While there are challenges facing administrators, several told The Pillar that small Catholic universities will remain in demand as college demographics shift.
Many small Catholic colleges offer a liberal arts education and humanities courses that administrators believe will be particularly appealing as AI becomes more prevalent.
“We are able to talk to students and their families about the value of a liberal arts education, where we’re not teaching them what to think, we’re teaching you how to think and how to ask critical questions,” Reardon said. “That’s a skill that’s going to be needed regardless.”
The size of the schools also offers a competitive edge for these colleges. Administrators believe that the small size will offer a compelling reason for students to attend as the schools provide a smaller community to navigate and a more personalized academic experience.
“The large classes at public universities is just a model that has been built up to save costs and not to deliver an excellent education,” Sanford said. “We are trying to make the case for why having small classes is better even if you have to pay a little bit more to receive an excellent education.”
As for recruitment, some colleges are looking to large homeschool families. Benedictine College and Franciscan have both been targeting families in recent years. Twenty years ago, 1% of Benedictine’s student body was homeschooled, now it’s 25%.

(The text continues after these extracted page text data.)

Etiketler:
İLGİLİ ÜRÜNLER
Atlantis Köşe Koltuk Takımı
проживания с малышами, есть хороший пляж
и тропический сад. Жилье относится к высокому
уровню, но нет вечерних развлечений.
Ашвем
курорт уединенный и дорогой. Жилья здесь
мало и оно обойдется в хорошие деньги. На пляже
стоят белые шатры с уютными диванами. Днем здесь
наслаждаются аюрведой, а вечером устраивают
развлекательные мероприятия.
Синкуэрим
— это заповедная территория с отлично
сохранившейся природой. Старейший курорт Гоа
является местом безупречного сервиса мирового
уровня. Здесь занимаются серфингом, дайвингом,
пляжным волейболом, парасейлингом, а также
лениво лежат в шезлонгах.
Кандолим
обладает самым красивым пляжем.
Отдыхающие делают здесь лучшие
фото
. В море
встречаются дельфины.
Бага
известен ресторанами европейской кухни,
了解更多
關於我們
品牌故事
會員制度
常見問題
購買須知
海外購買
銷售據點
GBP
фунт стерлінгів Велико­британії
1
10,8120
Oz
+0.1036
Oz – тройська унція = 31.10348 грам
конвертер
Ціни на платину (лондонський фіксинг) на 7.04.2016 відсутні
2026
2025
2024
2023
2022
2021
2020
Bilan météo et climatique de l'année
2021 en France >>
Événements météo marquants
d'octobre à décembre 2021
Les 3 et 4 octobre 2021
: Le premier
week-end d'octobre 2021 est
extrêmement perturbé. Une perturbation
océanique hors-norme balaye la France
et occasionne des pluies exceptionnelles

As part of these changing demographics, the Benedictine College has implemented a great books program, the Sheridan Center for Classical studies, and a classically-based architecture program.
“We believe that the works of the past can inform us about the needs for the future that’s why we offer this to our students who are very interested in that,” Minnis said.
As those schools look to the future, they remain optimistic that high school students and their families will continue to see the value of a college education. Yet, each school has a different growth projection and strategy.
The University of Dallas is projecting enrollment to remain stable, which administrators say is a strategic move to ensure a personalized education for students.
“If our goal were to increase headcount and we’re not achieving it, that’s one thing. If our goal is to continue to maintain our size and do what we do even more excellently, that’s different,” Sanford said.
St. Bonaventure’s administrators, while not projecting enrollment declines, expect undergraduate enrollment growth to slow, which they say fits with their plan.
“Undergraduate is probably going to slow down and that actually fits well for us, we don’t want to become too big,” Gingerich said. “On the graduate side, we could see growth because the demographics are not going to affect that as much.”
While expanding its academic offerings, Benedictine College and other institutions are looking to communicate the value of learning within a Catholic community and demonstrate to students the benefits of attending college.
“You have to demonstrate the value of a Benedictine College education,” Minnis said. “We talk about educating within a community of faith and scholarship so understanding how to build community is going to be one of the most important things.”
That value, administrators know, will always be present as Catholic colleges have a unique, proven education model that is now, perhaps, more important than ever.
“When will the value of an education guided by faith, transcendent values, and larger purpose ever go out of style? Especially in a world where the secular world’s grown mammothly and has shoved religion to the corner,” Elsener said. “What we’re doing now is more important than it’s ever been.”